Category Archives: Three Truths and One Wish

Three Truths and One Wish

My new favorite mug (check out Emily's website, she has some really great stuff)

My new favorite mug (check out Emily’s website, she has some really great stuff)

1. Truth: I can’t figure out the formula to make it all work. I never manage to accomplish everything I want to, or even need to. If I’m able to get up early, meditate, do my writing practice, walk the dogs, shower, eat breakfast, and get to work at a reasonable time, I probably didn’t floss my teeth and skipped the gym and didn’t make a lunch and arrive at my office to begin a long day of a whole list of other things I won’t get done, to add to the running list that keeps getting longer of all the things I need to do that I just can’t seem to find the energy or time for — make a vet appointment for the dogs, follow up on that question I have about my insurance, mail those books and such that have sat unwrapped in a box on the floor by my desk for months, meet with that person about my 401k, read the book for book club, balance the checkbook, schedule some maintenance on the car, get the snow tires taken off, weed the flower beds, go to a yoga class I’m not teaching, etc. I’ve tried to apply various techniques — spend less time on social media, watch less TV, get up earlier, choose three things to prioritize and make sure those get my attention before anything else — but it never seems to work. There’s still too much that needs done and not enough energy or time.

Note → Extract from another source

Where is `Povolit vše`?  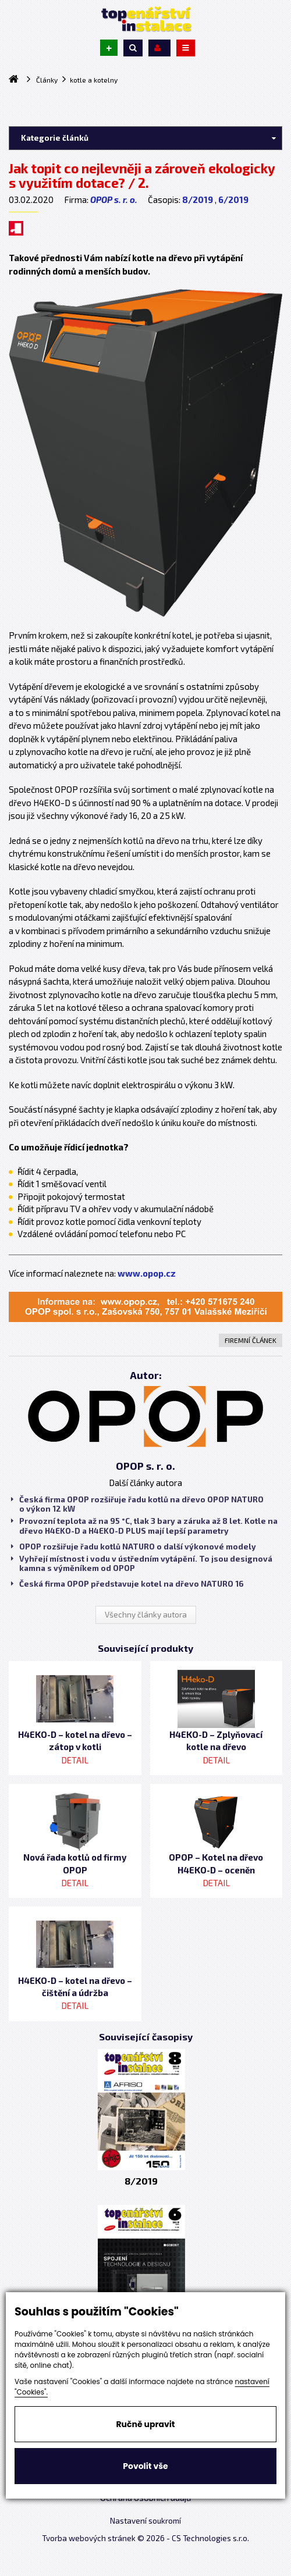 Povolit vše is located at coordinates (145, 2466).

2. Truth: Instead of feeling like I’ve accomplished anything, I feel like I’m failing. It doesn’t matter what I actually get done, what I really contribute or what value I add, I can’t escape the underlying anxiety that there are other things falling apart while my attention is elsewhere. Sure I was able to keep those four plates spinning, but the other three smashed on the ground in the meantime. And in that moment of stunned awareness, in that pause of grief over my failure to do it all, one of the remaining four plates stopped spinning and crashed to the ground. Maybe I should switch to paper plates?

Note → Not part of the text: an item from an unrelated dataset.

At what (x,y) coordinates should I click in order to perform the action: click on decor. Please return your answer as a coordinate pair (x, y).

3. Truth: Deep down, I know that the cake is a lie. “The Cake is a Lie” is a catchphrase popularized by the game Portal, and is often used to convey the message that a promised gift is being used to motivate without any intent of delivering. I know the promise that if you just get organized, just get your shit together, you can have a happy, healthy life in which you are well-fed, rested, satisfied, content, a life in which the laundry is all done (folded and put away), you have time to cook healthy delicious food and make it to the gym and socialize with friends and do all the various maintenance required of your life, blah, blah, blah, yada, yada, yada — is a lie. We have set the bar way too high — and yet, I keep trying.

One wish: May we, for just one moment, even just one breath, soften, relax, lower the bar, let go, and not feel guilty about it. May we forgive ourselves for not being able to live up to an impossible set of standards. May we find space in our days, rest in our nights.

Three Truths and One Wish

From our walk this morning

From our walk this morning

1. Truth: Sugar is keeping me awake this afternoon. I don’t drink coffee, I can’t stop working just now to go take a nap, and I already tried taking a short walk to snap me out of my slump, so besides walking across the hall and asking my colleague to slap me every ten minutes, sugar is my only option left. I’m eating a donut right nowOld Fashioned Sour Creme Glazed Plain from Lamar’s Donuts, and a banana, all washed down with a big glass of water. We had a celebration this morning in the main office for “National Student Employee Appreciation Day,” so there were leftover treats and I’m taking advantage, even though I know it will only buy me another hour or two before I’m dragging again.

2. Truth: We’ve got more snow on the way. Depending on which forecast you look at, it’s either going to be a couple of inches or almost a foot. It’s going to be sloppy, crappy, dreary weather for the next three days. It’s totally normal for this time of year, but I sure was hoping to work in my garden this weekend, maybe even go hiking, and my dogs (well, Ringo) are much happier when they can go out in the backyard (Sam’s just as happy on the couch).

3. Truth: Environmental factors, internal and external, are real. As many affirmations as you throw at yourself, sometimes it’s cold and wet and muddy and sometimes you are super tired and can’t think straight and that’s just the way it is. As positive as you might try to be, there are real conditions that you have to work with, work around, work through. I can’t make myself not be tired just by wishing it (or by drinking a green smoothie), and I can’t change the weather with my good attitude. Which reminds me of one of my favorite Pema Chödrön quotes, “Affirmations are like screaming that you’re okay in order to overcome this whisper that you’re not … maybe you’re not okay. Well, no big deal. None of us is okay and all of us are fine.”

One wish: That no matter what our conditions are, we relax and remember that none of it is that big of a deal, “none of us is okay and all of us are fine.”